> [Assignment]
Go through the listing and pick out each line with the word "pour" in it.

> [Data shown]
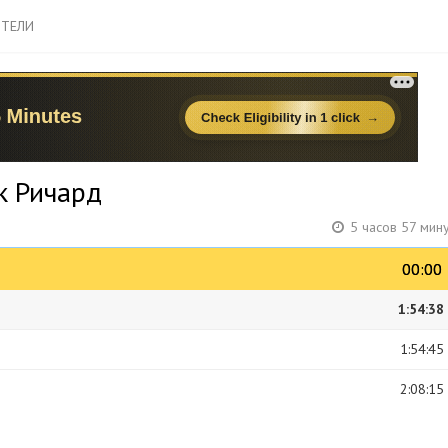
ТЕЛИ
к Ричард
5 часов 57 мин
00:00
00:00
1:54:38
1:54:45
2:08:15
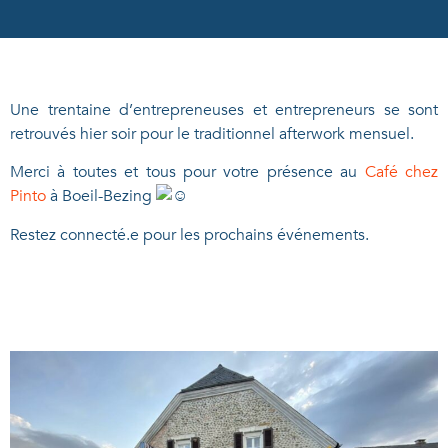
Une trentaine d’entrepreneuses et entrepreneurs se sont
retrouvés hier soir pour le traditionnel afterwork mensuel.
Merci à toutes et tous pour votre présence au
Café chez
Pinto
à Boeil-Bezing
Restez connecté.e pour les prochains événements.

> [Task result]
retrouvés hier soir pour le traditionnel afterwork mensuel.
Merci à toutes et tous pour votre présence au
Restez connecté.e pour les prochains événements.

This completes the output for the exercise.